Dalam katalog naskah Jawa baik yang disusun oleh Girardet (1983), Behrend (1990) maupun Florida (1993) tercatat puluhan naskah yang mengungkap perilaku ma lima.
Naskah-naskah tersebut tersimpan dalam berbagai museum dan perpustakaan di Yogyakarta dan Surakarta.

Namun yang paling menarik dan signifikan untuk dikaji adalah munculnya variasi teks dalam sejumlah naskah.

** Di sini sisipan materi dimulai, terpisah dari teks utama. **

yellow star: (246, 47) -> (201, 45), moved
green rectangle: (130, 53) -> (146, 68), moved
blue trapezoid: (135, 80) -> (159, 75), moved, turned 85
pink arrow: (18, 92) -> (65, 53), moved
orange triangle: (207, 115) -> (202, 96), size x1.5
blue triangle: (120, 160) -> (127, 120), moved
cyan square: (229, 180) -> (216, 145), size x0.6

Variasi teks tersebut tampak sebagai keterkaitan antarteks atau mempunyai hubungan intertekstualitas sebagaimana penelitian Asna (2001).

Hal itu merupakan tanggapan pembaca terhadap perilaku ma lima .
Adapun naskah-naskah yang mengungkap teks ma lima tersebut adalah
Serat Ma lima, Serat Brancuhan II, Serat Manising Mim, Serat Mim Pitu, dan Serat Mim Sanga.
Serat Ma Lima yang disebut juga dengan Serat Madat Madon Minum Main Maling merupakan koleksi dari Perpustakaan Sasana Pustaka Kraton Kasunanan Surakarta dengan nomor naskah 216 Ha; SMP 141/7 KS: 387.Naskah tersebut ditulis oleh Kalanindi (Kudapralebda) dalam bentuk tembang berbahasa Jawa Baru yang disisipi bahasa Kawi.

Teks tersebut berisi piwulang atau ajaran tentang kesulitan hidup akibat perilaku ma lima, yaitu :
1.      Madat (menghisap candu),
2.      Madon (suka melacur),
3.      Minum (mabuk minuman keras),
4.      Main (berjudi), dan
5.      Maling (mencuri)

Bibit – Bobot – Bebet

Fatwa leluhur tersebut bermaksud agar orangtua malaksanakan pemilihan yang seksama akan calon menantunya atau bagi yang berkepentingan memilih calon teman hidupnya.
Pemilihan ini jangan dianggap sebagai budaya pilih-pilih kasih, tapi sebenarnya lebih kepada kecocokan multi dimensi antara sepasang anak manusia.
Kriteria yang dimaksud yaitu :

1.      Bibit : yang berarti biji / benih.
2.      Bebet : yang berarti jenis / tipe.
3.      Bobot : yang berarti nilai / kekuatan.

Untuk memilih menantu pria atau wanita, memilih suami atau isteri oleh yang berkepentingan, sebaiknya memilih yang berasal:
Dari benih (bibit) yang baik, Dari jenis (bebet) yang unggul, Dan yang nilai (bobot) yang berat.

Fatwa itu mengandung anjuran pula, janganlah orang hanya semata-mata memandang lahiriah yang terlihat berupa kecantikan dan harta kekayaan.
Pemilihan yang hanya berdasarkan wujud lahiriah dan harta benda dapat melupakan tujuan “ngudi tuwuh” mendapatkan keturunan yang baik, saleh, berbudi luhur, cerdas, sehat wal afiat, dsb.